Офицер был в ярости:
– Вы нас сбили с толку, и вы, фройляйн, тоже часть этой группы!
Он грубо тянул ее к дороге, до боли сжимая руку. Тащил он ее к своей машине. Ингрид кинула взгляд на автомобиль Генриха и водителя, тот ошарашенно смотрел в ответ.
– Вы просто не понимаете, – снова огрызнулась она. – Мой жених придет в ярость, когда узнает, как вы со мной поступили.
– А высшее командование будет еще в большей ярости, когда узнает, как ты взорвала наш поезд с горючим, – свирепо ответил он, швырнув ее в машину и захлопнув дверцу.
Под вечер они вернулись в Амстердам, и она с ужасом поняла, что они везут ее туда, где содержатся заключенные: холодное, жалкое каменное здание, где темно и пахнет плесенью. Генрих будет в ярости, подумала она.
Они провели ее по бесконечному коридору, где не было ничего теплого, кроме серого света, отраженного от синей меловой стены, и это свечение делало проход особенно жутким.

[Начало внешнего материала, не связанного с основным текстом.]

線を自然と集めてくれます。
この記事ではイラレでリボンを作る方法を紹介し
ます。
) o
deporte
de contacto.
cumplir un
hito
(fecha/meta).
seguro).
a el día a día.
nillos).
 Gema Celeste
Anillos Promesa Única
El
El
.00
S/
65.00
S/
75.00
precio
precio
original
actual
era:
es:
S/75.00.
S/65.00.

Затем они бросили ее в темную камеру. Запах мочи и сырости внутри заставил ее вздрогнуть.
– Ты сильно пожалеешь об этом, – бросила она охраннику, когда он захлопнул дверь и запер ее снаружи.
Когда Ханна возвращалась домой, раннее облегчение сменилось осознанием чего-то, о чем она раньше не думала, чего-то, что упорно даже не приходило ей в голову до сих пор. Кто будет ехать в поезде? Машинист? Другие железнодорожники или солдаты? Когда она завершала миссию, она даже не думала о последствиях своих действий, только о необходимости и своем желании помочь родной стране. Теперь ее поразила мысль, что где-то там кто-то умрет. Кто-то, у кого возможно были дети и родители. И она помогла их убить.

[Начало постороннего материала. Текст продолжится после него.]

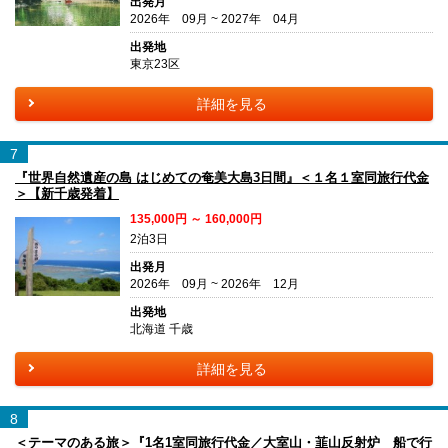
出発月
2026年 09月 ~ 2027年 04月
出発地
東京23区
詳細を見る
7
『世界自然遺産の島 はじめての奄美大島3日間』＜１名１室同旅行代金
＞【新千歳発着】
135,000円 ～ 160,000円
2泊3日
出発月
2026年 09月 ~ 2026年 12月
出発地
北海道 千歳
詳細を見る
8
＜テーマのある旅＞『1名1室同旅行代金／大室山・韮山反射炉 船で行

Ее почти захлестнуло глубокое осознание собственной вины. Она ощутила всю тяжесть и пыталась представить, как чувствуют себя солдаты в бою, ежедневно сталкиваясь с потерями и этой самой виной. Было что-то настолько неправильное в этой войне, что-то настолько кошмарное и разрушающее душу, что она никогда не задумывалась об этом, пока бессмысленная потеря жизни не раздавила ее. С одной стороны, тебя калечат, с другой стороны, это ты – виновник всего этого. В этой страшной реальности не было победителей.

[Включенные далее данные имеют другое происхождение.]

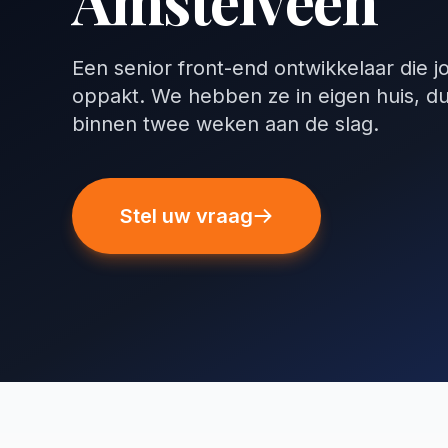
Amstelveen
Een senior front-end ontwikkelaar die 
oppakt. We hebben ze in eigen huis, d
binnen twee weken aan de slag.
Stel uw vraag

Убирая велосипед в мастерскую, она могла бы поклясться, что где-то далеко слышала взрыв, хотя, может, он прогремел только в ее воображении. Когда она собиралась закрыть дверь, кто-то в темноте схватил ее за руку. Опередив ее, человек быстро вышел из тени. Это был Хенри.
– Ханна, есть разговор.
* * *
Как только Йозеф увидел бегущих по его улице солдат, он понял, дело плохо. Получив несколько скудных пайков, он возвращался домой, когда они промчались мимо по его маршруту к дому.
Должно быть, пришли за Майклом. Кто-то увидел, услышал, сообщил о чем-то странном. Ничем другим это не объяснить. Он бежал, ломая голову, силясь понять, где и когда он был так беспечен.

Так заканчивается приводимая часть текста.